BEGIN Data shown
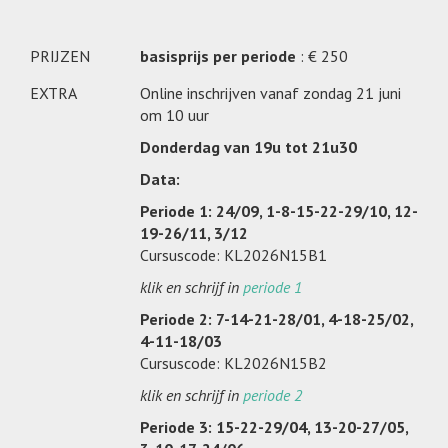
PRIJZEN
basisprijs per periode
: € 250
EXTRA
Online inschrijven vanaf zondag 21 juni
om 10 uur
Donderdag van 19u tot 21u30
Data:
Periode 1: 24/09, 1-8-15-22-29/10, 12-
19-26/11, 3/12
Cursuscode: KL2026N15B1
klik en schrijf in
periode 1
Periode 2: 7-14-21-28/01, 4-18-25/02,
4-11-18/03
Cursuscode: KL2026N15B2
klik en schrijf in
periode 2
Periode 3: 15-22-29/04, 13-20-27/05,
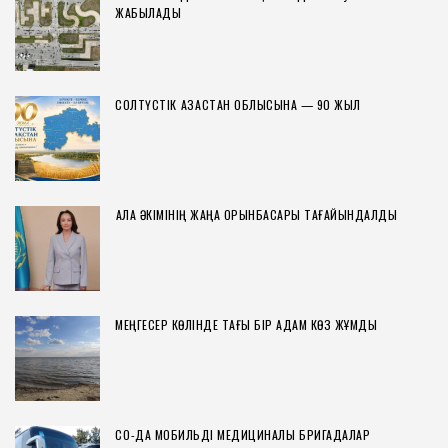
ЖАБЫЛАДЫ
СОЛТҮСТІК ҚАЗАҚСТАН ОБЛЫСЫНА — 90 ЖЫЛ
ҚАЛА ӘКІМІНІҢ ЖАҢА ОРЫНБАСАРЫ ТАҒАЙЫНДАЛДЫ
МЕҢГЕСЕР КӨЛІНДЕ ТАҒЫ БІР АДАМ КӨЗ ЖҰМДЫ
СҚО-ДА МОБИЛЬДІ МЕДИЦИНАЛЫҚ БРИГАДАЛАР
END Data shown
**The problem:** Copy all the lines from the data above that hold the word "Cursuscode".

**Problem solution:**
Cursuscode: KL2026N15B1
Cursuscode: KL2026N15B2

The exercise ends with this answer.